Did you know that by following a series of steps before and during your wine tasting your overall experience will be greatly enhanced? By using a wide array of your senses, the smell and flavours will be heightened and therefore you will be able to enjoy your wine on a whole new level. Test out these steps the next time you are at a tasting or bring a new bottle home with you and see how your experience is enriched!
1. Examine Colour
Ensure you are holding the glass at the stem so you do not warm the wine with your hand. With the wine freshly poured in your glass, look at the colour of the wine and the clarity. Tilting the class can make it a bit easier to see the way the colour changes from the centre to the edges. Look beyond red or white. If it’s a red wine, is the colour maroon, ruby, purple, or cherry? If it’s a white wine, is the colour clear, straw-like, light green, golden, amber, or pale yellow in appearance? Now move on to the wine’s opacity. Is the wine watery or dark, translucent or opaque, dull or brilliant, cloudy or clear?

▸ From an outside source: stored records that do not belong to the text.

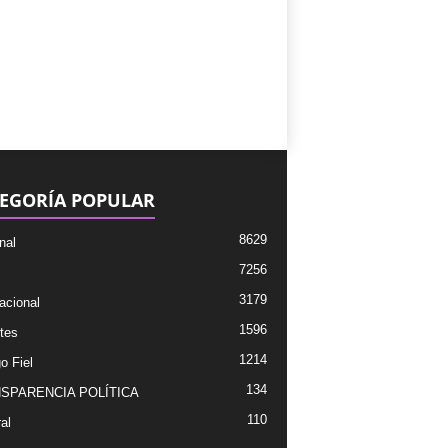
EGORÍA POPULAR
8629
nal
7256
3179
acional
1596
tes
1214
o Fiel
134
SPARENCIA POLÍTICA
110
al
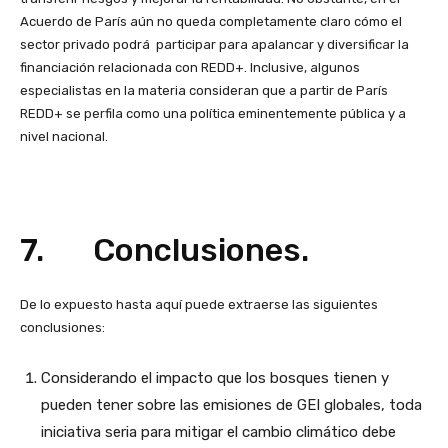
Acuerdo de París aún no queda completamente claro cómo el
sector privado podrá participar para apalancar y diversificar la
financiación relacionada con REDD+. Inclusive, algunos
especialistas en la materia consideran que a partir de París
REDD+ se perfila como una política eminentemente pública y a
nivel nacional.
7. Conclusiones.
De lo expuesto hasta aquí puede extraerse las siguientes
conclusiones:
Considerando el impacto que los bosques tienen y
pueden tener sobre las emisiones de GEI globales, toda
iniciativa seria para mitigar el cambio climático debe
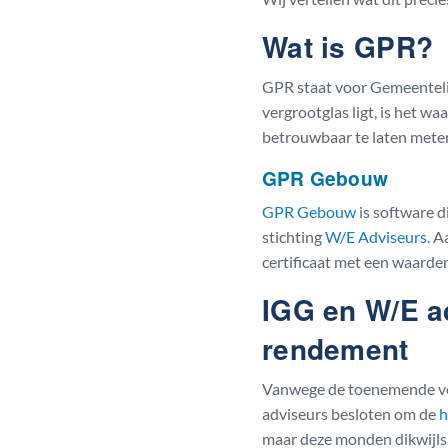
Wat is GPR?
GPR staat voor Gemeentelij
vergrootglas ligt, is het 
betrouwbaar te laten meten
GPR Gebouw
GPR Gebouw
is software 
stichting
W/E Adviseurs
. A
certificaat met een waarderi
IGG en W/E a
rendement
Vanwege de toenemende ve
adviseurs besloten om de
h
maar deze monden dikwijls 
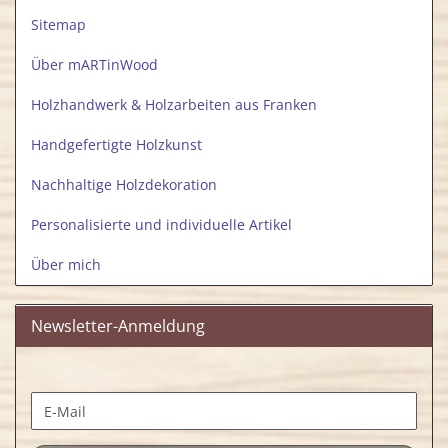
Sitemap
Über mARTinWood
Holzhandwerk & Holzarbeiten aus Franken
Handgefertigte Holzkunst
Nachhaltige Holzdekoration
Personalisierte und individuelle Artikel
Über mich
Newsletter-Anmeldung
WEITER
E-
ZUR
Mail
NEWSLETTER-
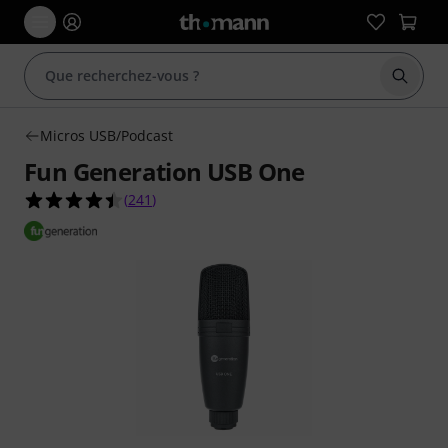
Démarr
Micros USB/Podcast
Fun Generation USB One
4.4 étoiles sur 5 d'après 241 évaluations clients
(
241
)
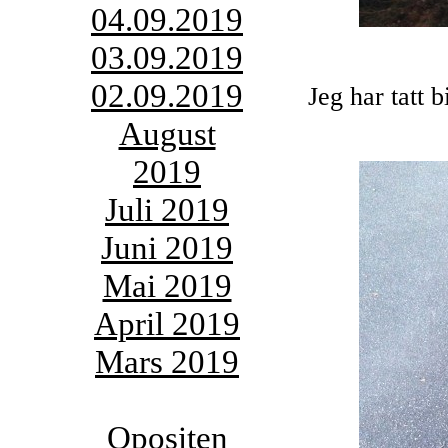
04.09.2019
03.09.2019
02.09.2019
Jeg har tatt b
August
2019
Juli 2019
Juni 2019
Mai 2019
April 2019
Mars 2019
Opositen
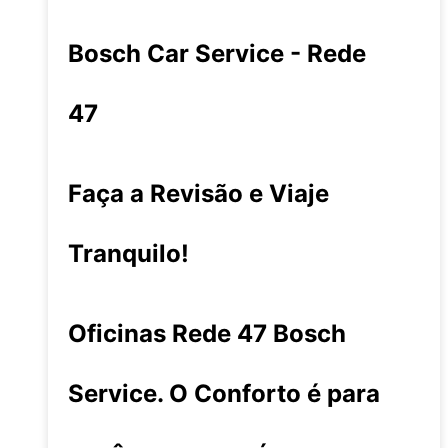
Bosch Car Service - Rede
47
Faça a Revisão e Viaje
Tranquilo!
Oficinas Rede 47 Bosch
Service. O Conforto é para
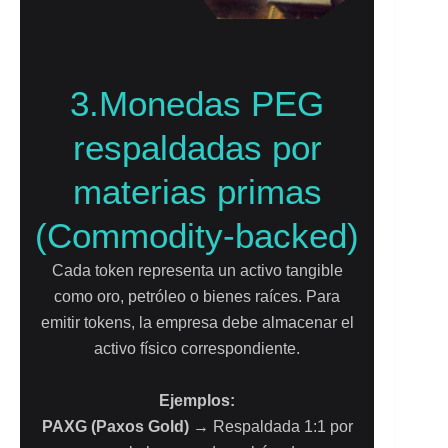
3.Monedas PEG
respaldadas por
materias primas
(Commodity-backed)
Cada token representa un activo tangible
como oro, petróleo o bienes raíces. Para
emitir tokens, la empresa debe almacenar el
activo físico correspondiente.
Ejemplos:
PAXG (Paxos Gold)
→ Respaldada 1:1 por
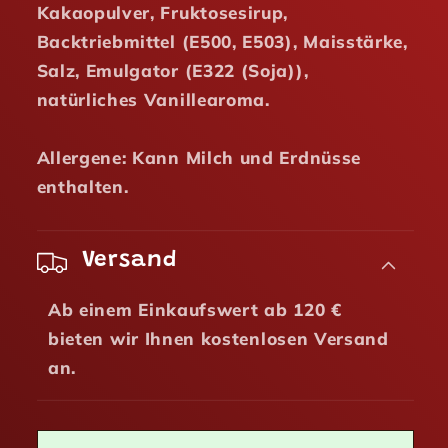
Kakaopulver, Fruktosesirup,
Backtriebmittel (E500, E503), Maisstärke,
Salz, Emulgator (E322 (Soja)),
natürliches Vanillearoma.
Allergene: Kann Milch und Erdnüsse
enthalten.
Versand
Ab einem Einkaufswert ab 120 €
bieten wir Ihnen kostenlosen Versand
an.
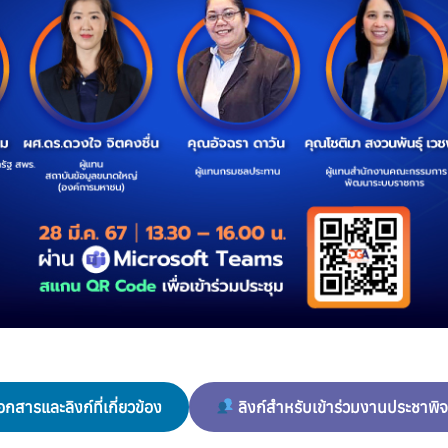
กสารและลิงก์ที่เกี่ยวข้อง
ลิงก์สำหรับเข้าร่วมงานประชาพิ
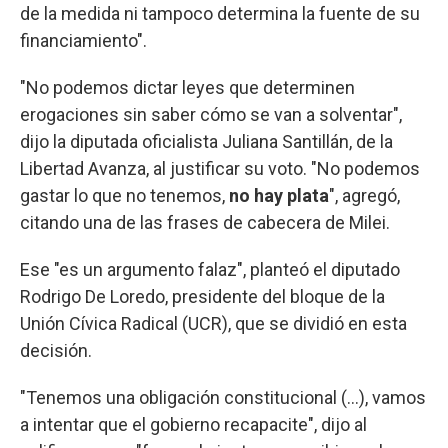
de la medida ni tampoco determina la fuente de su
financiamiento".
"No podemos dictar leyes que determinen
erogaciones sin saber cómo se van a solventar",
dijo la diputada oficialista Juliana Santillán, de la
Libertad Avanza, al justificar su voto. "No podemos
gastar lo que no tenemos,
no hay plata
", agregó,
citando una de las frases de cabecera de Milei.
Ese "es un argumento falaz", planteó el diputado
Rodrigo De Loredo, presidente del bloque de la
Unión Cívica Radical (UCR), que se dividió en esta
decisión.
"Tenemos una obligación constitucional (...), vamos
a intentar que el gobierno recapacite", dijo al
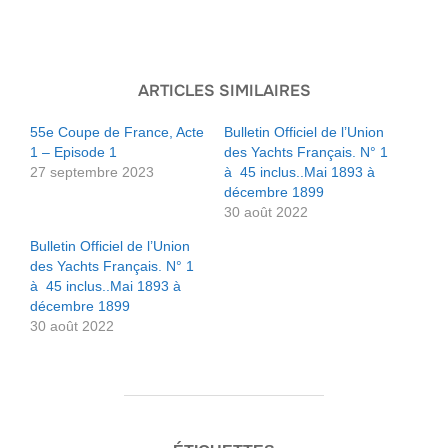
ARTICLES SIMILAIRES
55e Coupe de France, Acte
Bulletin Officiel de l’Union
1 – Episode 1
des Yachts Français. N° 1
27 septembre 2023
à 45 inclus..Mai 1893 à
décembre 1899
30 août 2022
Bulletin Officiel de l’Union
des Yachts Français. N° 1
à 45 inclus..Mai 1893 à
décembre 1899
30 août 2022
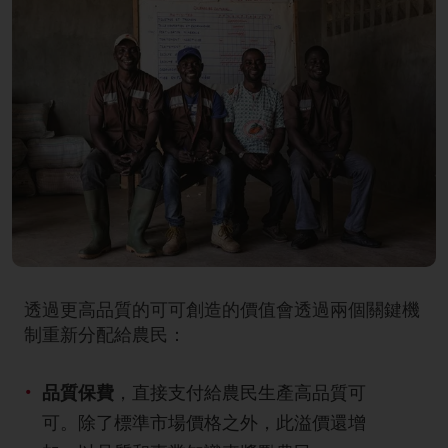
透過更高品質的可可創造的價值會透過兩個關鍵機
制重新分配給農民：
品質保費
，直接支付給農民生產高品質可
可。除了標準市場價格之外，此溢價還增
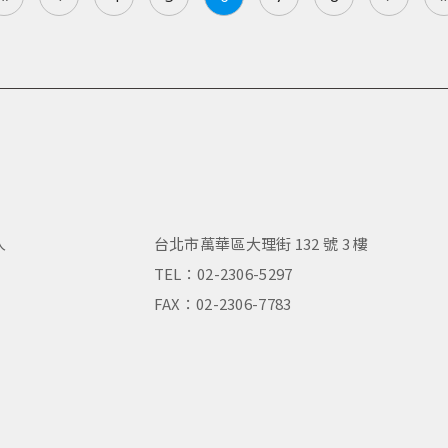
人
台北市萬華區大理街 132 號 3 樓
，
TEL：02-2306-5297
FAX：02-2306-7783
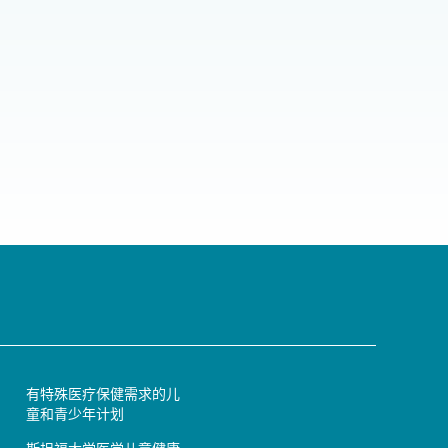
有特殊医疗保健需求的儿
童和青少年计划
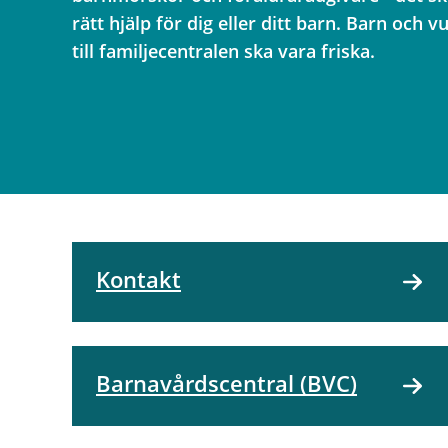
rätt hjälp för dig eller ditt barn. Barn oc
till familjecentralen ska vara friska.
Kontakt
Barnavårdscentral (BVC)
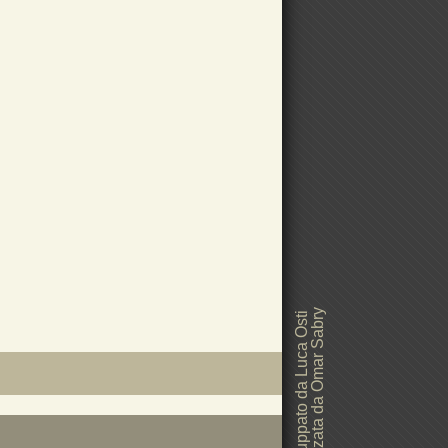
Grafica realizzata da Omar Sabry
Sito web sviluppato da Luca Osti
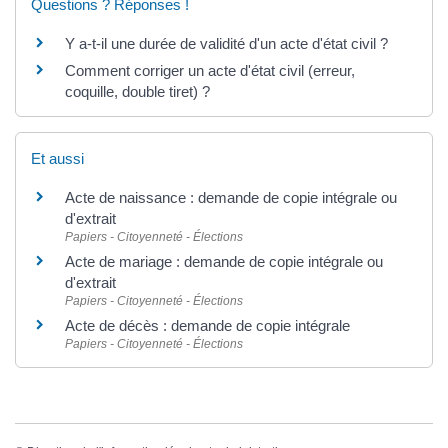
Questions ? Réponses !
Y a-t-il une durée de validité d'un acte d'état civil ?
Comment corriger un acte d'état civil (erreur,
coquille, double tiret) ?
Et aussi
Acte de naissance : demande de copie intégrale ou
d'extrait
Papiers - Citoyenneté - Élections
Acte de mariage : demande de copie intégrale ou
d'extrait
Papiers - Citoyenneté - Élections
Acte de décès : demande de copie intégrale
Papiers - Citoyenneté - Élections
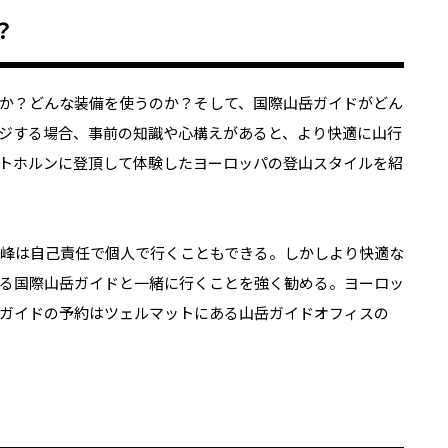
？
か？どんな装備を使うのか？そして、国際山岳ガイドがどん
ジする場合、事前の知識や心構えがあると、より快適に山行
トホルンに登頂して体験したヨーロッパの登山スタイルを紹
0m峰は自己責任で個人で行くこともできる。しかしより快適な
る国際山岳ガイドと一緒に行くことを強く勧める。ヨーロッ
ガイドの予約はツェルマットにある山岳ガイドオフィスの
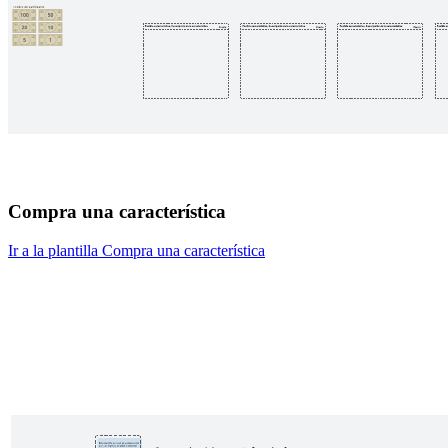
Compra una característica
Ir a la plantilla Compra una característica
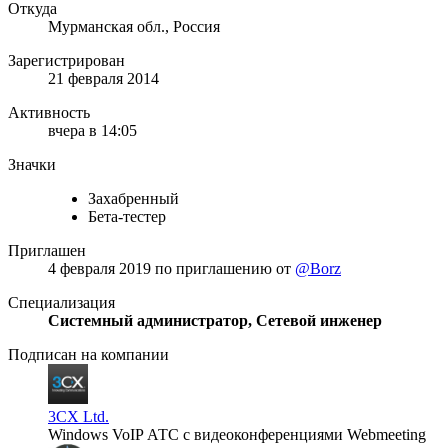
Откуда
Мурманская обл., Россия
Зарегистрирован
21 февраля 2014
Активность
вчера в 14:05
Значки
Захабренный
Бета-тестер
Приглашен
4 февраля 2019
по приглашению от
@Borz
Специализация
Системный администратор, Сетевой инженер
Подписан на компании
3CX Ltd.
Windows VoIP АТС с видеоконференциями Webmeeting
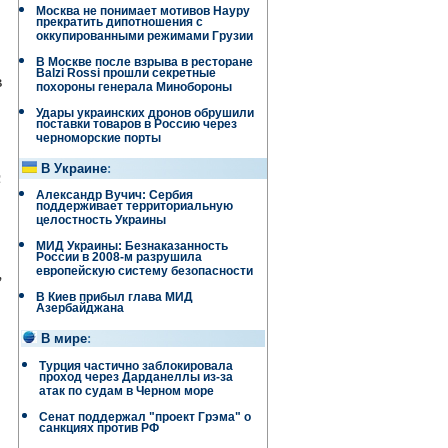
Москва не понимает мотивов Науру
прекратить дипотношения с
оккупированными режимами Грузии
В Москве после взрыва в ресторане
Balzi Rossi прошли секретные
в
похороны генерала Минобороны
Удары украинских дронов обрушили
поставки товаров в Россию через
черноморские порты
В Украине
:
с
Александр Вучич: Сербия
поддерживает территориальную
целостность Украины
МИД Украины: Безнаказанность
России в 2008-м разрушила
,
европейскую систему безопасности
В Киев прибыл глава МИД
Азербайджана
В мире
:
Турция частично заблокировала
проход через Дарданеллы из-за
атак по судам в Черном море
Сенат поддержал "проект Грэма" о
санкциях против РФ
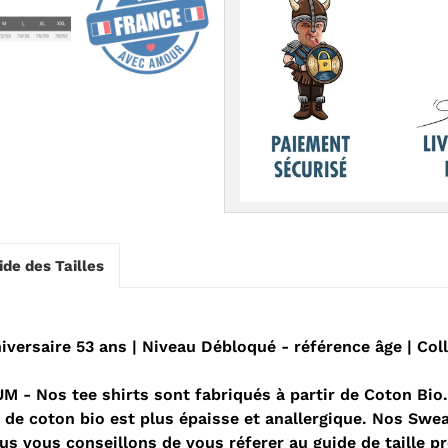
ide des Tailles
versaire 53 ans | Niveau Débloqué - référence âge | Co
 Nos tee shirts sont fabriqués à partir de Coton Bio. 
re de coton bio est plus épaisse et anallergique. Nos S
ous vous conseillons de vous réferer au guide de taille 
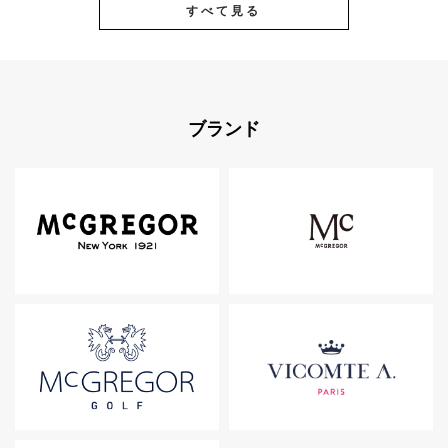
すべて見る
ブランド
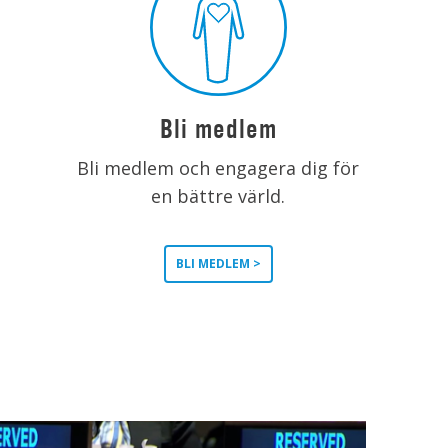
Bli medlem
Bli medlem och engagera dig för
en bättre värld.
BLI MEDLEM >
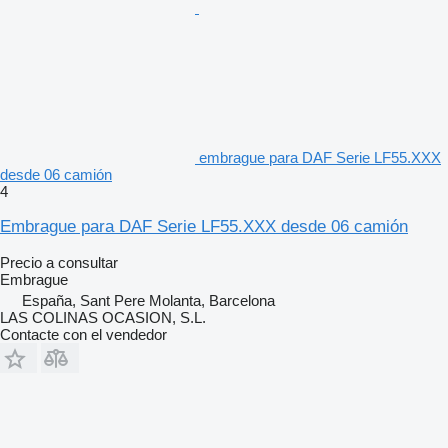
embrague para DAF Serie LF55.XXX
desde 06 camión
4
Embrague para DAF Serie LF55.XXX desde 06 camión
Precio a consultar
Embrague
España, Sant Pere Molanta, Barcelona
LAS COLINAS OCASION, S.L.
Contacte con el vendedor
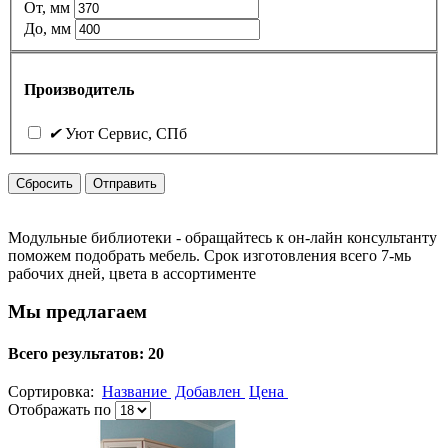
От, мм
До, мм
Производитель
✔
Уют Сервис, СПб
Сбросить
Отправить
Модульные библиотеки - обращайтесь к он-лайн консультанту
поможем подобрать мебель. Срок изготовления всего 7-мь
рабочих дней, цвета в ассортименте
Мы предлагаем
Всего результатов:
20
Сортировка:
Название
Добавлен
Цена
Отображать по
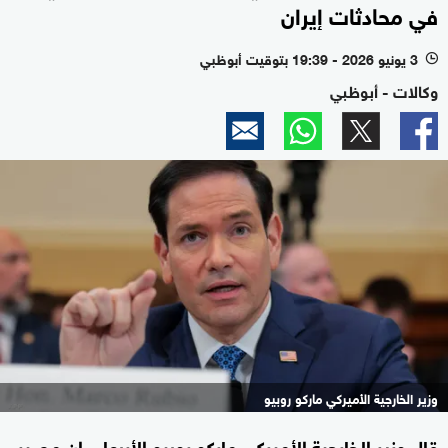
في محادثات إيران
3 يونيو 2026 - 19:39 بتوقيت أبوظبي
l
وكالات - أبوظبي
وزير الخارجية الأميركي ماركو روبيو
قال وزير الخارجية الأميركي ماركو روبيو الأربعاء، إن مصير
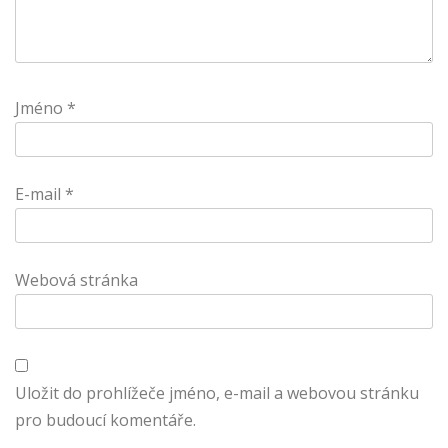
Jméno
*
E-mail
*
Webová stránka
Uložit do prohlížeče jméno, e-mail a webovou stránku
pro budoucí komentáře.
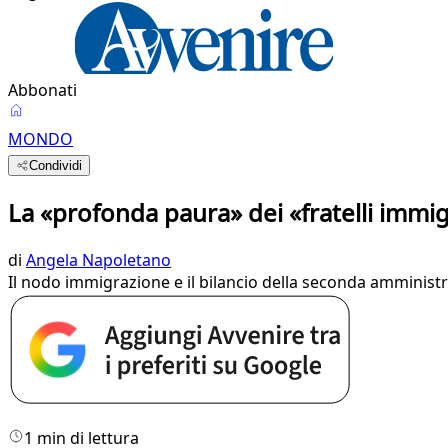
Abbonati
MONDO
Condividi
La «profonda paura» dei «fratelli immig
di
Angela Napoletano
Il nodo immigrazione e il bilancio della seconda amministr
1 min di lettura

An older red wine will often have more of an orange tinge than a younger red wine. An older white wine will be darker than a younger white wine.
To get the best impression of your wine’s aroma, swirl your glass for a solid 10 seconds. The swirling will help vaporize some of the wine’s alcohol and release more of its natural aromas and viscosity.
3. Note viscosity
Now that you’ve swirled your wine, notice how the wine flows (viscosity) and observe the density of the “wine legs” on your glass. Wine legs are the droplets of wine that form on the inside of a wine glass. A higher density of droplets can indicate either high alcohol content and/or high sugar content.
Using our sense of smell is key in order to properly analyze a glass of wine. With your glass freshly swirled, take a quick whiff a couple inches from your nose. Then, stick your nose down into the glass and inhale deep through your nose. Keep the glass swirling and let the aromas mix and mingle. What do you smell? Do you smell berries, flowers, vanilla, citrus, or oak? The wine’s particular aroma is a great indicator of its quality and unique characteristics.
It’s time to taste! Wine should be sipped, not gulped. Take a sip and first roll the wine around in your mouth exposing it to all of your taste buds, enabling you to detect sweet, sour, salty, or bitter. You can also pay attention to the texture and body. The wine’s “finish” is how long the flavour lasts after it is swallowed. Was it light-bodied (like the weight of water), medium-bodied (like the weight of milk) or full-bodied (like the consistency of cream)? Do you want another sip? Here are some commonly found tastes for each of the most common varieties:
Cabernet – black currant, cherry other, black fruits, green spices
Merlot – plum, red and black fruits, green spices, floral
Zinfandel – black fruits, black spices
Shiraz – black fruits, black spices
Pinot Noir – red fruits, floral, herbs
Chardonnay – tropical fruit, citrus fruit, or melon
Sauvignon Blanc – Grapefruit, white gooseberry, lime, melon
Wine wants to be talked about. It wants to hear what you think about it. Did you like the wine overall? Was this wine unique or unmemorable? Were there any characteristics that shined through and impressed you? Was it sweet, sour, or bitter? How was the wine’s acidity? Did it taste balanced?
Try pairing wines with certain foods and note the how it enhances or diminishes the flavours of the wine. With red wines try different cheeses, good quality chocolate and berries. With white wines you can try apples, pears and citrus fruits. Finding the perfect pairing is truly a very enjoyable experience. Even though it’s a little cliché, my absolute favourite pairing would have to be dark chocolate and a glass of full-bodied red wine! Time to cozy up and enjoy a glass of wine you personally selected!